Page images and extracted text

_ _ _ _ _ _ _

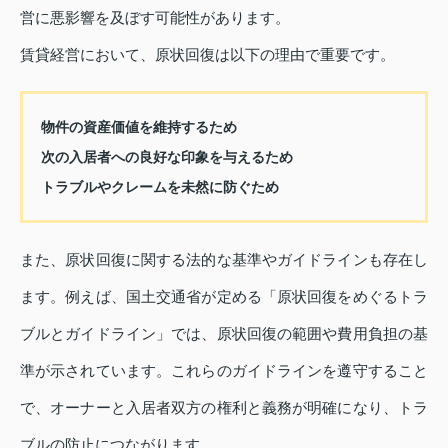
営に悪影響を及ぼす可能性があります。
賃貸経営において、原状回復は以下の理由で重要です。
物件の資産価値を維持するため
次の入居者への良好な印象を与えるため
トラブルやクレームを未然に防ぐため
また、原状回復に関する法的な基準やガイドラインも存在し
ます。例えば、国土交通省が定める「原状回復をめぐるトラ
ブルとガイドライン」では、原状回復の範囲や費用負担の基
準が示されています。これらのガイドラインを遵守すること
で、オーナーと入居者双方の権利と義務が明確になり、トラ
ブルの防止につながります。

_ _ _ _ _ _ _

DESCRIPTION OF THE TASK
An exact reproduction of the data is required, with pictures excluded.

ANSWER TO THE EXERCISE
営に悪影響を及ぼす可能性があります。
賃貸経営において、原状回復は以下の理由で重要です。
物件の資産価値を維持するため
次の入居者への良好な印象を与えるため
トラブルやクレームを未然に防ぐため
また、原状回復に関する法的な基準やガイドラインも存在し
ます。例えば、国土交通省が定める「原状回復をめぐるトラ
ブルとガイドライン」では、原状回復の範囲や費用負担の基
準が示されています。これらのガイドラインを遵守すること
で、オーナーと入居者双方の権利と義務が明確になり、トラ
ブルの防止につながります。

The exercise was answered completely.